DFMA: SHOULD COSTING
DFMA: PRODUCT SIMPLIFICATION
What the Calculator Models
The DFMA ROI Calculator estimates the financial impact of adopting DFMA software across three distinct value levers. Each lever targets a different cost pool, and each has its own scope, savings assumptions, and realization timeline. The calculator produces a run-rate savings estimate, Year 1 and steady-state ROI, payback period, and a 5-year net present value.
All results update in real time. A sticky results panel (on desktop) or bottom bar (on mobile) keeps your headline numbers visible as you work through the inputs.
Product Simplification
Redesign products for fewer parts, simpler assembly, and lower unit manufacturing cost.
Should-Costing
Use DFMA cost models as an independent baseline to negotiate better supplier pricing.
Engineering Productivity
Shift work earlier in development, cutting late-stage changes and avoiding tooling rework.
You can include or exclude any lever using the toggle in its header. If your organization only plans to use DFMA for should-cost analysis, for example, turn off the other two levers for a focused, credible estimate.

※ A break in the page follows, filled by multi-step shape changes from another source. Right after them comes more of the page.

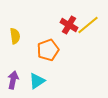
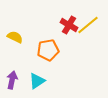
yellow semicircle: moved 1 px down; rotated 56 degrees counterclockwise
orange pentagon: rotated 10 degrees clockwise
purple arrow: moved 1 px left
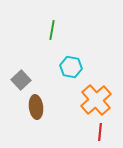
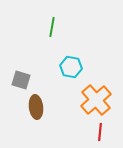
green line: moved 3 px up
gray square: rotated 30 degrees counterclockwise
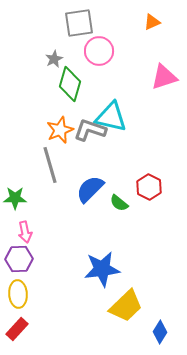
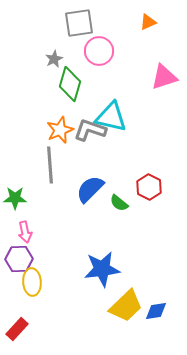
orange triangle: moved 4 px left
gray line: rotated 12 degrees clockwise
yellow ellipse: moved 14 px right, 12 px up
blue diamond: moved 4 px left, 21 px up; rotated 50 degrees clockwise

Step 1: Select Your Industry
Start at the top of the calculator and click the industry button that best matches your business. Nine options are available: Industrial, Medical, Consumer, Electronics, Automotive, Heavy Equipment, Defense, Energy, and Aerospace.
What this does
Each industry pre-fills realistic starting values across all three levers: production volumes, unit costs, project counts, part counts, and savings percentages. For example, selecting "Automotive" sets volumes to ~120,000/year and unit costs to ~$250, while "Medical" uses ~15,000/year at ~$350.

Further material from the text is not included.